> Activity
Only the text of the records belongs in the answer; the pictures must be dropped.

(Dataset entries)
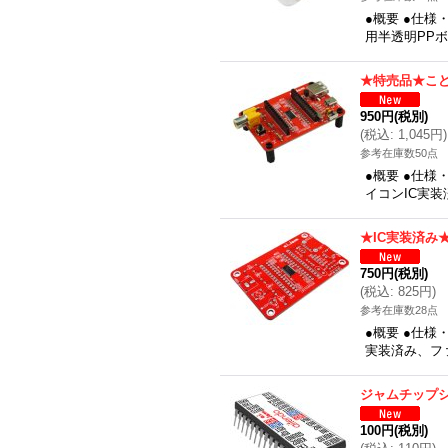
●概要 ●仕様・
用半透明PPボッ
★特売品★こども
950円
(税別)
(
税込
:
1,045円
)
参考在庫数50点
●概要 ●仕様
イコンIC実装
★IC実装済み★I
750円
(税別)
(
税込
:
825円
)
参考在庫数28点
●概要 ●仕様・
実装済み、フ
ジャムチップシ
100円
(税別)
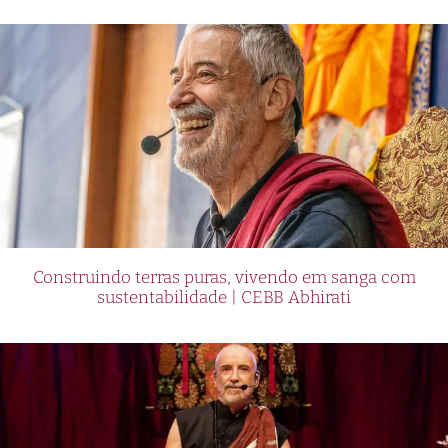
Construindo terras puras, vivendo em sanga com
sustentabilidade | CEBB Abhirati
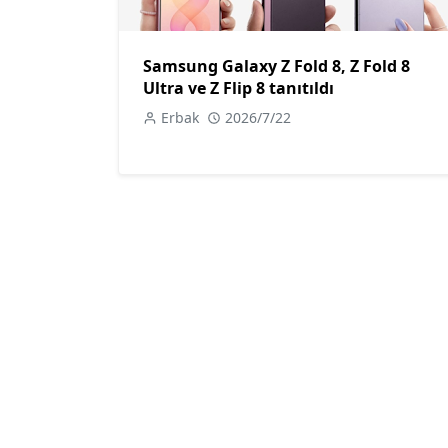
Samsung Galaxy Z Fold 8, Z Fold 8
Ultra ve Z Flip 8 tanıtıldı
Erbak
2026/7/22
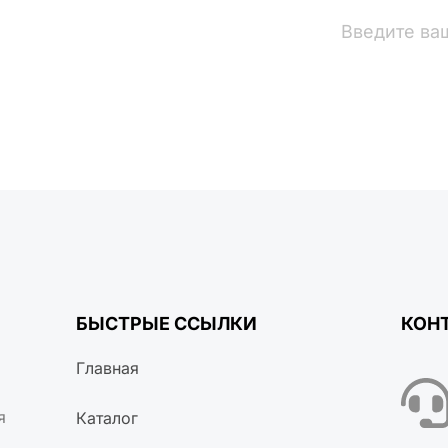
вости
БЫСТРЫЕ ССЫЛКИ
КОН
Главная
я
Каталог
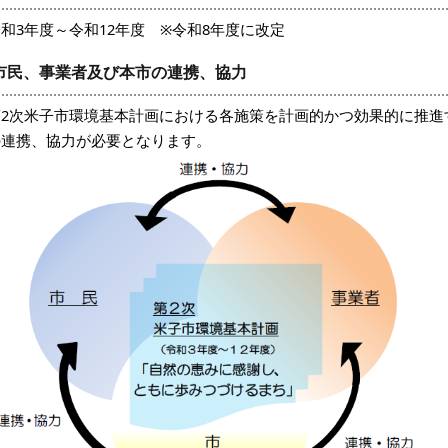
和3年度～令和12年度 ※令和8年度に改定
市民、事業者及び本市の連携、協力
第2次米子市環境基本計画における各施策を計画的かつ効果的に推進
の連携、協力が必要となります。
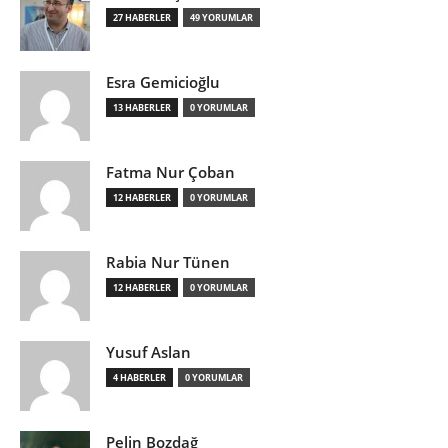
27 HABERLER
49 YORUMLAR
Esra Gemicioğlu
13 HABERLER
0 YORUMLAR
Fatma Nur Çoban
12 HABERLER
0 YORUMLAR
Rabia Nur Tünen
12 HABERLER
0 YORUMLAR
Yusuf Aslan
4 HABERLER
0 YORUMLAR
Pelin Bozdağ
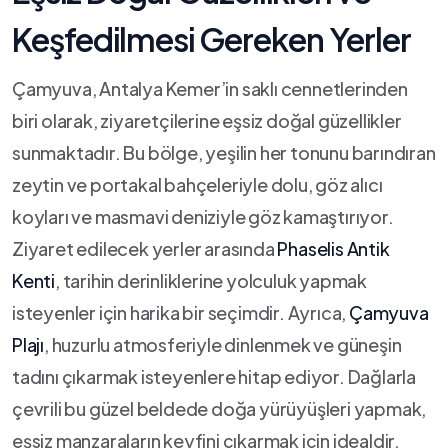
Keşfedilmesi Gereken Yerler
Çamyuva, Antalya Kemer’in saklı cennetlerinden
biri olarak, ziyaretçilerine eşsiz doğal güzellikler
sunmaktadır. Bu bölge, yeşilin her tonunu barındıran
zeytin ve portakal‌ bahçeleriyle dolu, ⁣göz alıcı
koyları ve masmavi deniziyle göz⁢ kamaştırıyor.
Ziyaret edilecek yerler arasında
Phaselis Antik
Kenti
, tarihin derinliklerine yolculuk yapmak
isteyenler​ için harika bir seçimdir. Ayrıca,
Çamyuva
Plajı
, huzurlu atmosferiyle dinlenmek ve‍ güneşin
tadını çıkarmak isteyenlere hitap ediyor.​ Dağlarla‍
çevrili bu güzel beldede doğa yürüyüşleri​ yapmak,
eşsiz manzaraların keyfini çıkarmak için idealdir.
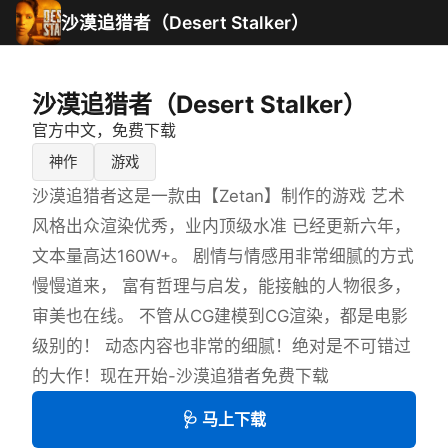
沙漠追猎者（Desert Stalker）
沙漠追猎者（Desert Stalker）
官方中文，免费下载
神作
游戏
沙漠追猎者这是一款由【Zetan】制作的游戏 艺术
风格出众渲染优秀，业内顶级水准 已经更新六年，
文本量高达160W+。 剧情与情感用非常细腻的方式
慢慢道来， 富有哲理与启发，能接触的人物很多，
审美也在线。 不管从CG建模到CG渲染，都是电影
级别的！ 动态内容也非常的细腻！绝对是不可错过
的大作！现在开始-沙漠追猎者免费下载
🩺 马上下载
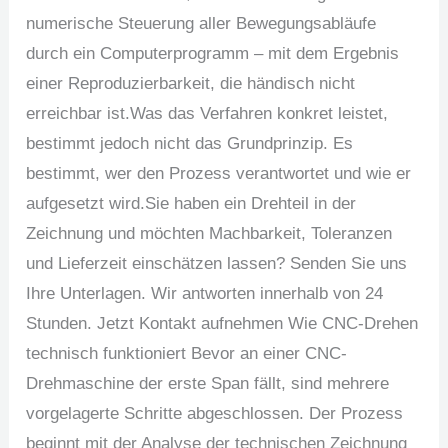
numerische Steuerung aller Bewegungsabläufe
durch ein Computerprogramm – mit dem Ergebnis
einer Reproduzierbarkeit, die händisch nicht
erreichbar ist.Was das Verfahren konkret leistet,
bestimmt jedoch nicht das Grundprinzip. Es
bestimmt, wer den Prozess verantwortet und wie er
aufgesetzt wird.Sie haben ein Drehteil in der
Zeichnung und möchten Machbarkeit, Toleranzen
und Lieferzeit einschätzen lassen? Senden Sie uns
Ihre Unterlagen. Wir antworten innerhalb von 24
Stunden. Jetzt Kontakt aufnehmen Wie CNC-Drehen
technisch funktioniert Bevor an einer CNC-
Drehmaschine der erste Span fällt, sind mehrere
vorgelagerte Schritte abgeschlossen. Der Prozess
beginnt mit der Analyse der technischen Zeichnung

> Exercise response
●概要 ●仕様・
用半透明PPボッ
★特売品★こども
950円
(税別)
(
税込
:
1,045円
)
参考在庫数50点
●概要 ●仕様
イコンIC実装
★IC実装済み★I
750円
(税別)
(
税込
:
825円
)
参考在庫数28点
●概要 ●仕様・
実装済み、フ
ジャムチップシ
100円
(税別)
Construindo terras puras, vivendo em sanga com
sustentabilidade | CEBB Abhirati
Samsung Galaxy Z Fold 8, Z Fold 8
Ultra ve Z Flip 8 tanıtıldı
Erbak
2026/7/22
вости
БЫСТРЫЕ ССЫЛКИ
КОН
Главная
я
Каталог
和3年度～令和12年度 ※令和8年度に改定
市民、事業者及び本市の連携、協力
第2次米子市環境基本計画における各施策を計画的かつ効果的に推進
の連携、協力が必要となります。
27 HABERLER
49 YORUMLAR
Esra Gemicioğlu
13 HABERLER
0 YORUMLAR
Fatma Nur Çoban
12 HABERLER
0 YORUMLAR
Rabia Nur Tünen
12 HABERLER
0 YORUMLAR
Yusuf Aslan
4 HABERLER
0 YORUMLAR
Pelin Bozdağ
Keşfedilmesi Gereken Yerler
Çamyuva, Antalya Kemer’in saklı cennetlerinden
biri olarak, ziyaretçilerine eşsiz doğal güzellikler
sunmaktadır. Bu bölge, yeşilin her tonunu barındıran
zeytin ve portakal‌ bahçeleriyle dolu, ⁣göz alıcı
koyları ve masmavi deniziyle göz⁢ kamaştırıyor.
Ziyaret edilecek yerler arasında
Phaselis Antik
Kenti
, tarihin derinliklerine yolculuk yapmak
isteyenler​ için harika bir seçimdir. Ayrıca,
Çamyuva
Plajı
, huzurlu atmosferiyle dinlenmek ve‍ güneşin
tadını çıkarmak isteyenlere hitap ediyor.​ Dağlarla‍
çevrili bu güzel beldede doğa yürüyüşleri​ yapmak,
eşsiz manzaraların keyfini çıkarmak için idealdir.
沙漠追猎者（Desert Stalker）
沙漠追猎者（Desert Stalker）
官方中文，免费下载
神作
游戏
沙漠追猎者这是一款由【Zetan】制作的游戏 艺术
风格出众渲染优秀，业内顶级水准 已经更新六年，
文本量高达160W+。 剧情与情感用非常细腻的方式
慢慢道来， 富有哲理与启发，能接触的人物很多，
审美也在线。 不管从CG建模到CG渲染，都是电影
级别的！ 动态内容也非常的细腻！绝对是不可错过
的大作！现在开始-沙漠追猎者免费下载
🩺 马上下载
numerische Steuerung aller Bewegungsabläufe
durch ein Computerprogramm – mit dem Ergebnis
einer Reproduzierbarkeit, die händisch nicht
erreichbar ist.Was das Verfahren konkret leistet,
bestimmt jedoch nicht das Grundprinzip. Es
bestimmt, wer den Prozess verantwortet und wie er
aufgesetzt wird.Sie haben ein Drehteil in der
Zeichnung und möchten Machbarkeit, Toleranzen
und Lieferzeit einschätzen lassen? Senden Sie uns
Ihre Unterlagen. Wir antworten innerhalb von 24
Stunden. Jetzt Kontakt aufnehmen Wie CNC-Drehen
technisch funktioniert Bevor an einer CNC-
Drehmaschine der erste Span fällt, sind mehrere
vorgelagerte Schritte abgeschlossen. Der Prozess
beginnt mit der Analyse der technischen Zeichnung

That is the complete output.